Data from Kaplan‐Meier graphs (numbers at risk presented).
Risk of bias
Bias Authors' judgement Support for judgement
Adequate sequence generation? Low risk Stratified by Karnofsky performance status (90‐100 versus 60‐80), N stage (N+ versus N‐) and primary site. Randomisation was according to the scheme of Zelen, used to achieve balance in treatment assignment among the institutions.
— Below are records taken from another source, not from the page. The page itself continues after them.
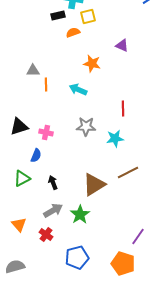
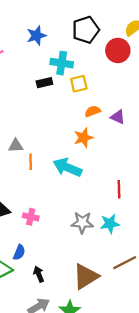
orange semicircle: (73, 32) -> (93, 111), moved
orange star: (92, 64) -> (83, 138), turned -30
cyan arrow: (78, 90) -> (67, 167), size x1.4
gray star: (86, 126) -> (82, 223), moved
blue semicircle: (36, 156) -> (19, 252), moved

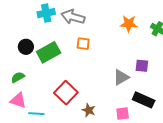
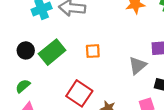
orange square: (83, 44) -> (93, 51), moved

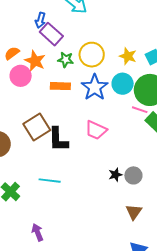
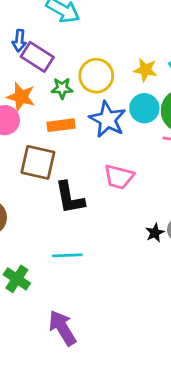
brown square: (37, 127) -> (38, 162), moved, turned -36
purple arrow: (38, 232) -> (62, 328), size x1.5

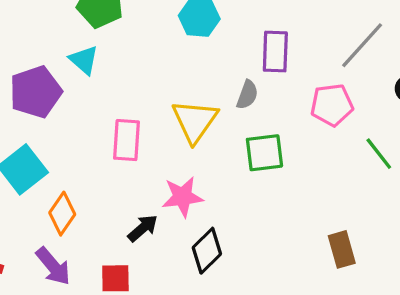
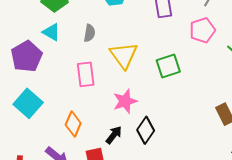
gray semicircle: (247, 95) -> (89, 33), moved
orange diamond: (62, 214) -> (73, 124), moved
black arrow: (143, 228) -> (114, 135), moved

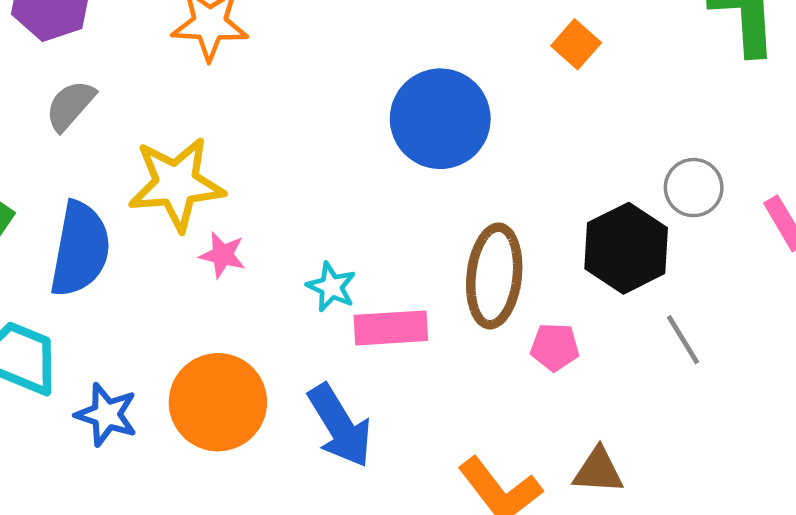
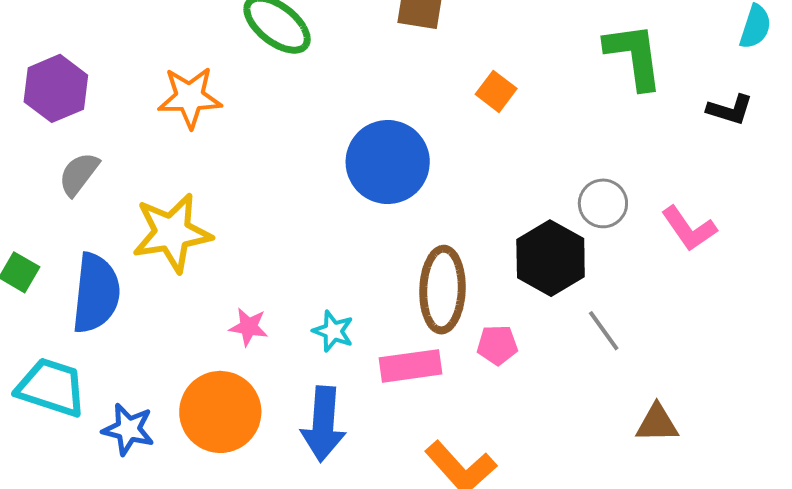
pink star: (223, 255) -> (249, 327), moved
cyan star: (331, 287) -> (333, 331), moved
pink rectangle: (391, 328) -> (411, 366), moved
blue arrow: (340, 426) -> (323, 424), turned 40
brown triangle: (598, 471) -> (657, 423), moved

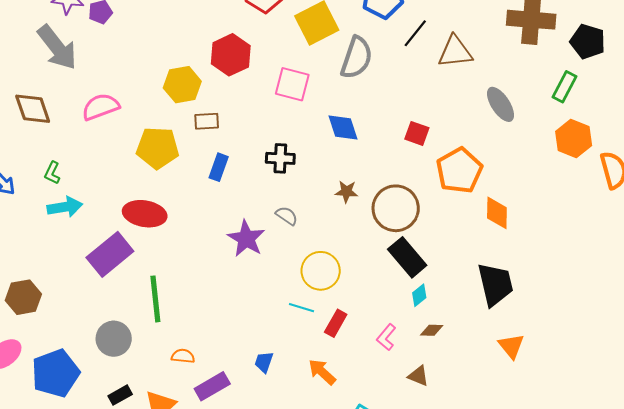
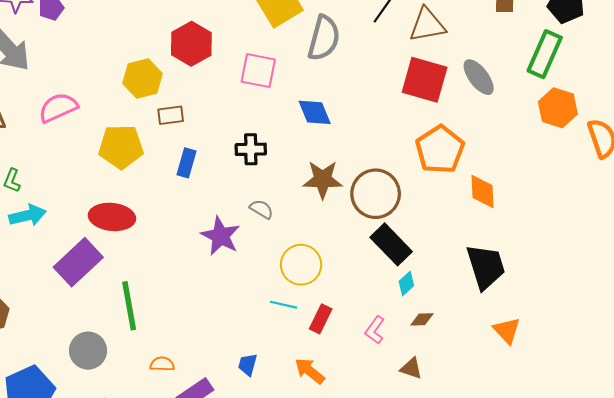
green rectangle: (564, 87) -> (545, 54), size x1.4
red square: (417, 133) -> (425, 80), moved, size x1.8
brown star: (346, 192) -> (323, 180), size x1.6

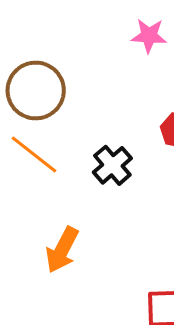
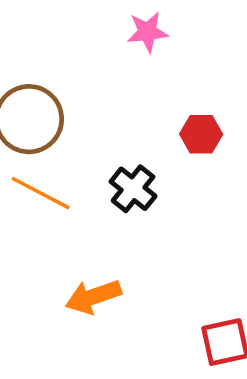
orange arrow: (62, 250) -> (93, 297), turned 54

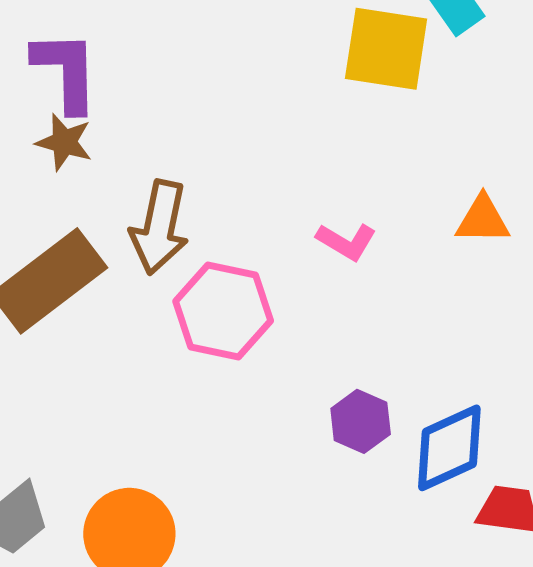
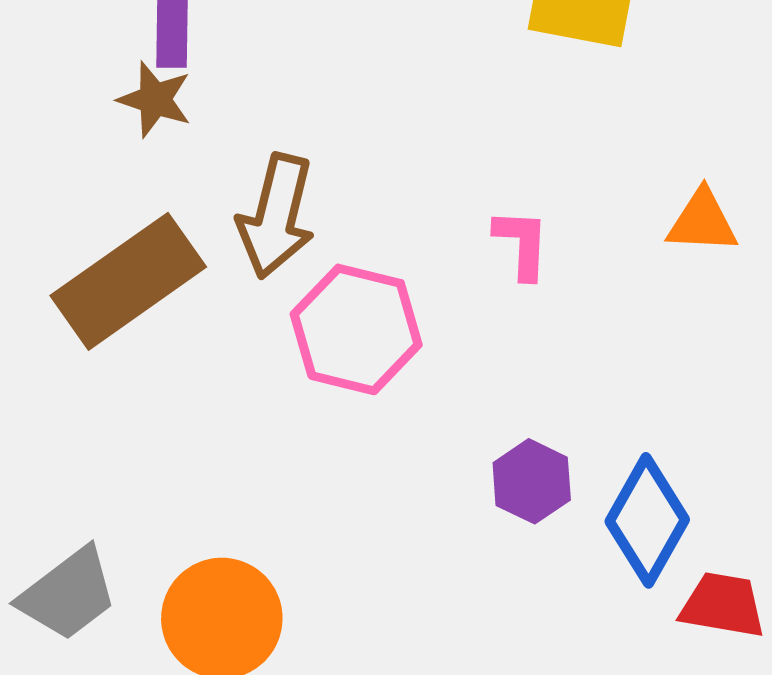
pink L-shape: (346, 242) -> (522, 244), turned -120
blue diamond: (449, 448) -> (647, 520), turned -38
Allocation concealment? Low risk Patients were enrolled by means of a telephone call to RTOG headquarters.
Blinding ‐ Outcome Assessors High risk Not mentioned.
Incomplete outcome data addressed? Unclear risk 1113 patients randomised, 28 were found to be ineligible, 5 refused protocol treatment or died before treatment started, 7 had inadequate data, total 40/1113 = 4% excluded. Exclusions not described by treatment group; appears likely that more excluded from hyperfractionated group (A) and fewer from split accelerated group (B).
Free of selective reporting? Low risk Important outcomes reported ‐ locoregional control, overall survival and disease free survival.
Free of other bias? Unclear risk Appears to be some difference between groups at baseline.